Step 1. Not in: Do not distinc again. distinc and not in are both notorious roles. Not in, and dinstinc is a perfect addition.

SQL statement after modification:

Select top 500 A. keyname from bug01 a left join bug02 B on A. keyname = B. keyname

Where (A. keyname not in (select B. keyname from bug02 ))
Order by A. keyname ASC

Step 2. Alias. Do not underestimate the alias.
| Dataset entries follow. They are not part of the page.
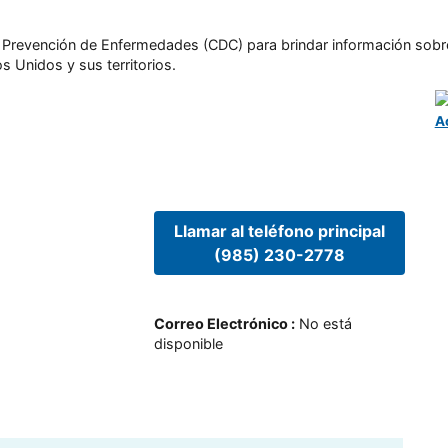
l y Prevención de Enfermedades (CDC) para brindar información sobr
s Unidos y sus territorios.
A
Llamar al teléfono principal
(985) 230-2778
Correo Electrónico
:
No está
disponible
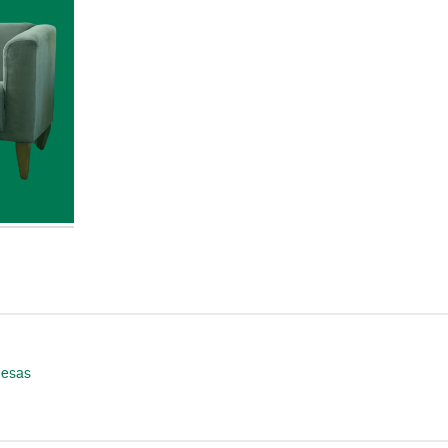
mesas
Use a diagram to talk about the original SQL plan.

SQL statement after modification:

Select top 500 A. keyname from bug01 a left join bug02 B on A. keyname = B. keyname

Where (A. keyname not in (select C. keyname from bug02 C ))

Order by A. keyname ASC

Step.3 why do we need to use external services for direct filtering?

SQL statement after modification:

Select top 500 A. keyname from bug01
Where (A. keyname not in (select C. keyname from bug02 C ))
Order by A. keyname ASC

Step.4 according to the suggestions of luofer, the direct evolution of T

Select top 500 A. keyname from bug01 a limit t
Select B. keyname from bug02 B

Auto: http://www.cnblogs.com/dubing/archive/2011/11/11/2245836.html

Contact Us

The content source of this page is from Internet, which doesn't represent Alibaba Cloud's opinion; products and services mentioned on that page don't have any relationship with Alibaba Cloud. If the content of the page makes you feel confusing, please write us an email, we will handle the problem within 5 days after receiving your email.

If you find any instances of plagiarism from the community, please send an email to: info-contact@alibabacloud.com and provide relevant evidence. A staff member will contact you within 5 working days.

A Free Trial That Lets You Build Big!

Start building with 50+ products and up to 12 months usage for Elastic Compute Service

  • Sales Support

    1 on 1 presale consultation

  • After-Sales Support

    24/7 Technical Support 6 Free Tickets per Quarter Faster Response

  • Alibaba Cloud offers highly flexible support services tailored to meet your exact needs.